4. La ville de Troie
Pendant toute l'époque néolithique, le monde égéen est étroitement tributaire de l'Anatolie. C'est à partir de l'Anatolie encore que le travail du métal va se diffuser en Égée vers la fin du IVe millénaire. Ce pays, riche en mines et en forêts, a très tôt connu le métal : au VIIe millénaire déjà, la métallurgie du cuivre semble avoir été pratiquée sur le plateau à Chatal Hüyük et les objets de bronze trouvés dans les tombes d'Aladja Hüyük témoignent 2 500 ans plus tard de l'habileté et de la science des artisans anatoliens.
L'apparition du métal dans le bassin de l'Égée paraît associée à un progrès décisif de la navigation. Des barques rudimentaires permettaient jusque-là le transport des matériaux indispensables. De véritables relations commerciales se créent alors à travers l'Égée, et des routes maritimes sont ouvertes le long des rivages et d'île en île. Les Cyclades, à la fois repères et refuges, prennent toute leur importance et la traversée de l'Égée devient affaire de routine.
À la même époque, un trafic s'instaure le long de la côte anatolienne, et une voie commerciale utilise les détroits pour atteindre la mer Noire et ses richesses.
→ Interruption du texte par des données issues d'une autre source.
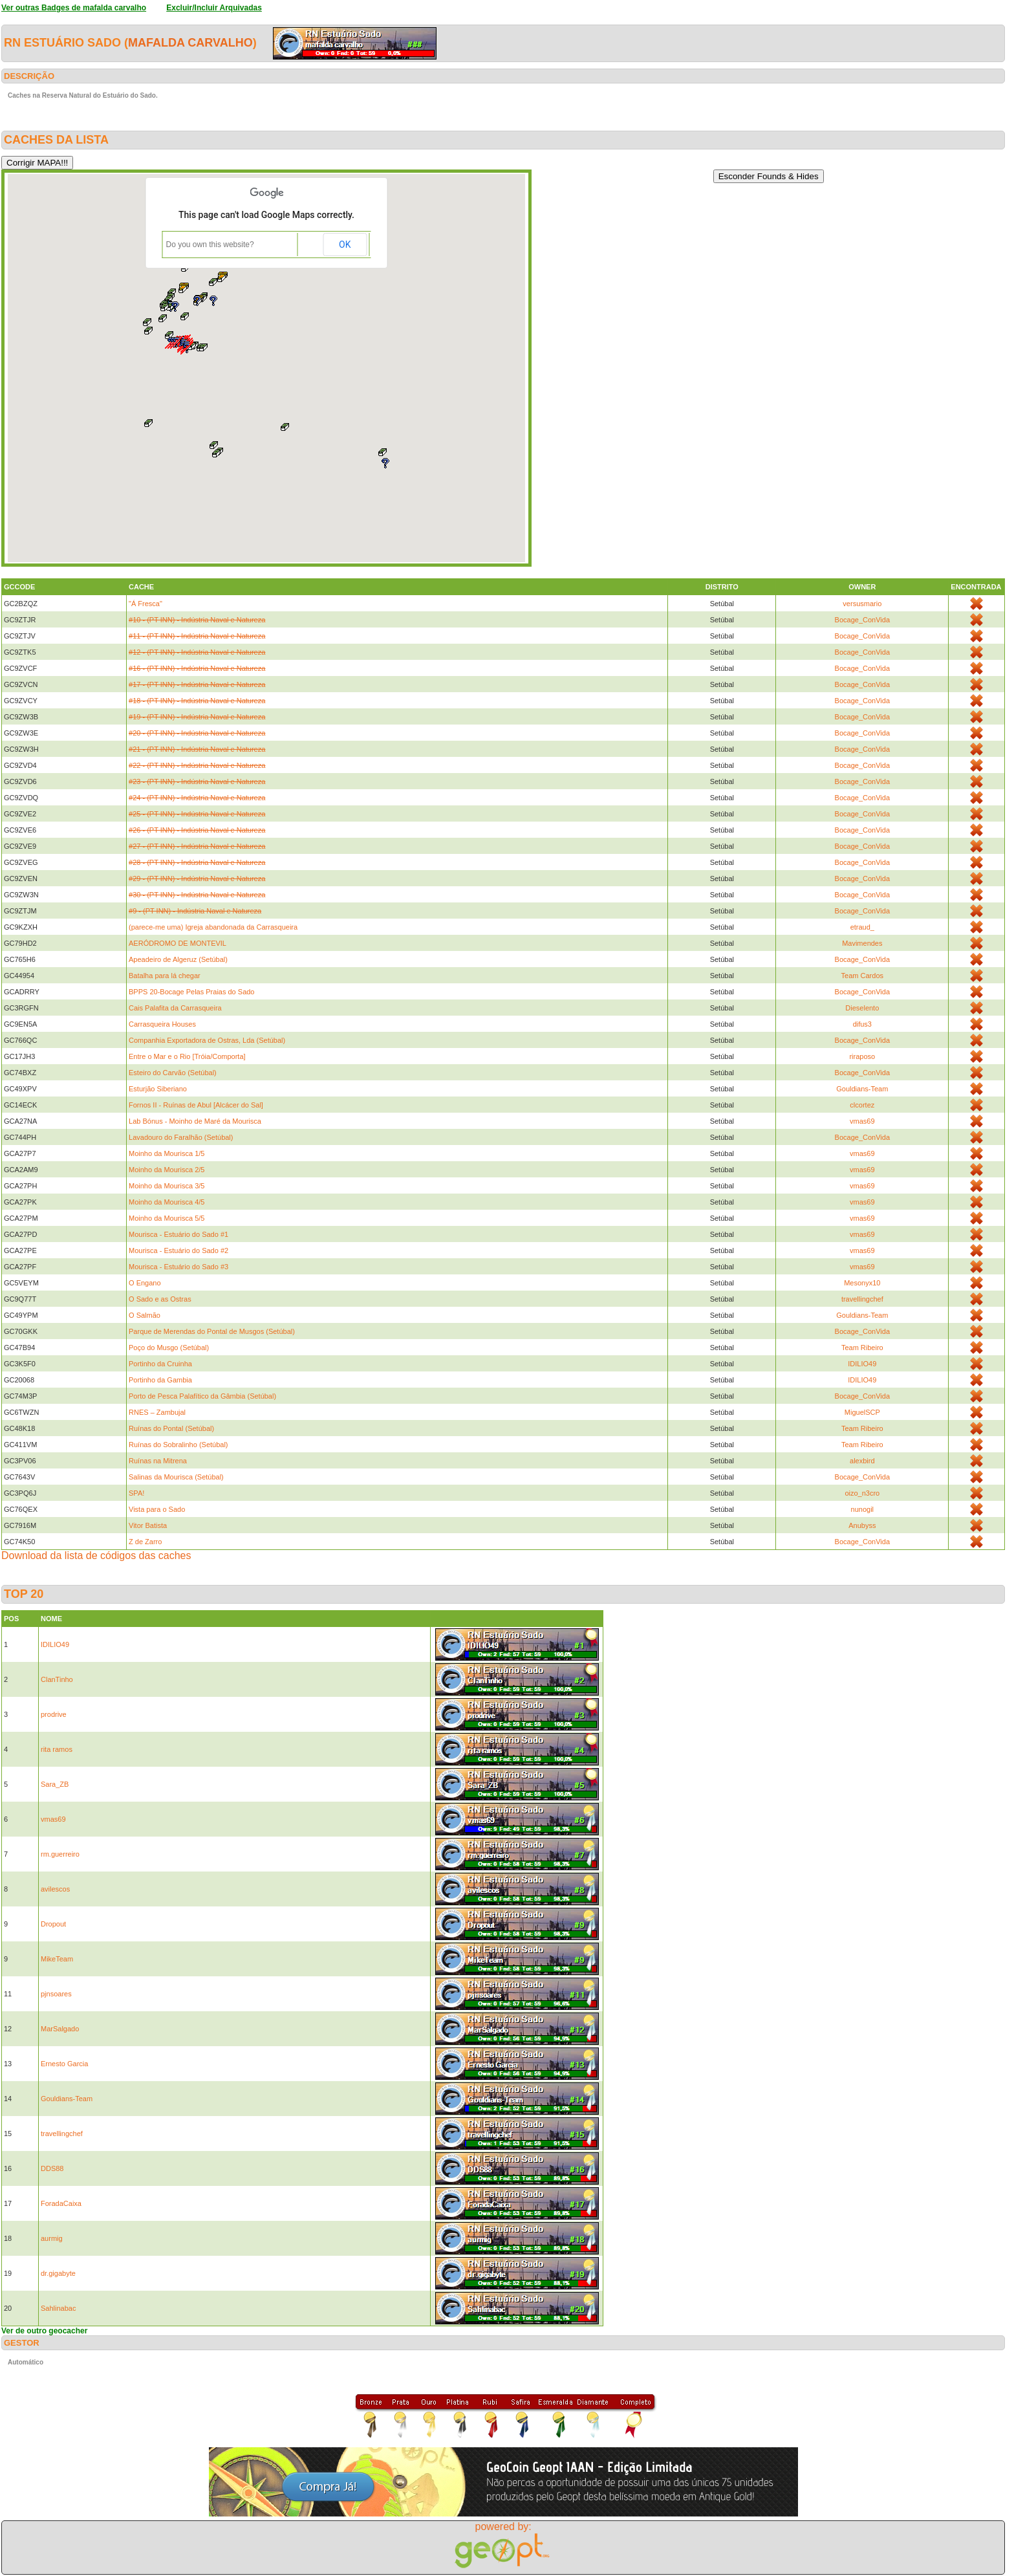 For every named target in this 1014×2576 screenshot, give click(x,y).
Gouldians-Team (862, 1089)
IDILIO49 (862, 1364)
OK (345, 244)
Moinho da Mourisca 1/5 (166, 1153)
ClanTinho (57, 1679)
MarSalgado (60, 2029)
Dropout (53, 1924)
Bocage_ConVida (862, 620)
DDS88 (52, 2168)
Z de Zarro (145, 1541)
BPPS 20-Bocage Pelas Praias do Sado (191, 992)
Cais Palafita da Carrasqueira (175, 1008)
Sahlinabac (58, 2308)
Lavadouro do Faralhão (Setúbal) (181, 1137)
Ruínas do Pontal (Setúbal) (171, 1428)
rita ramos (56, 1749)
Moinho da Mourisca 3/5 (166, 1186)
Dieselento (862, 1008)
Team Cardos (862, 975)
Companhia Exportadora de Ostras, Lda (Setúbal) (207, 1040)
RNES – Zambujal (157, 1412)
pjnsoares (56, 1994)
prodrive (54, 1714)
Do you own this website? (210, 244)
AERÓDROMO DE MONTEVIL (177, 943)
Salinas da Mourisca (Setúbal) (176, 1477)
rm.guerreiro (60, 1854)
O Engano (145, 1283)
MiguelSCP (862, 1412)
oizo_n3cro (862, 1493)
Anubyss (862, 1525)
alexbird (862, 1461)
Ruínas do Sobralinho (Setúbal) (178, 1444)
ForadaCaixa (61, 2203)
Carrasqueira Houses (162, 1024)
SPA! (136, 1493)
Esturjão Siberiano (158, 1089)
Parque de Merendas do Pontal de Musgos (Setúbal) (212, 1331)
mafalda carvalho (190, 42)
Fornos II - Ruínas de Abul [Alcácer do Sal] (196, 1105)
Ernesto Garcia (64, 2064)
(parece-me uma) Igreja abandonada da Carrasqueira (213, 927)
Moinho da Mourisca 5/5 (166, 1218)
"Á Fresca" (145, 603)
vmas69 (862, 1121)
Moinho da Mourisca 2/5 (166, 1169)
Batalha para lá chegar (164, 975)
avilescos (55, 1889)
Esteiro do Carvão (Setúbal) (173, 1072)
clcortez (862, 1105)
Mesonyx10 (862, 1283)
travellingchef (862, 1299)
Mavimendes (862, 943)
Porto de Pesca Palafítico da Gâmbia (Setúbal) (202, 1396)
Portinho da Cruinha (160, 1364)
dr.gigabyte (58, 2273)
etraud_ (862, 927)
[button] (176, 342)
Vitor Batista (148, 1525)
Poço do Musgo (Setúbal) (169, 1347)
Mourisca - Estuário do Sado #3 (178, 1267)
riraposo (862, 1056)
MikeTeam (57, 1959)
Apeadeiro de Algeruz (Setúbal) (178, 959)
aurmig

Au confluent de ces deux routes, à l'entrée des Dardanelles, s'élève en terre asiatique, sur une colline située à proximité de la côte, la ville de Troie ; c'est une citadelle qui peut contrôler, grâce à sa position, le commerce passant par le détroit ; sans doute est-elle en même temps place d'échange et de commerce, et les matériaux bruts venus des bords de la mer Noire, les objets finis apportés de Syrie et de Mésopotamie y confluent.
Fortifiée dès l'origine, la ville s'étend peu à peu et s'entoure de nouveaux murs. Tout démontre la prospérité de Troie II : des portes monumentales sont construites, l'une avec rampe d'accès ; à l'intérieur, de vastes édifices bâtis en forme de mégaron s'élèvent dans une cour à portiques ; le plus important atteint une vingtaine de mètres de long et une dizaine de large ; en son centre est placé un grand foyer circulaire. Le « trésor de Priam » qui provient des ruines de cette cité témoigne d'un art consommé dans le travail du métal, qui fait de Troie l'égale d'Aladja Hüyük.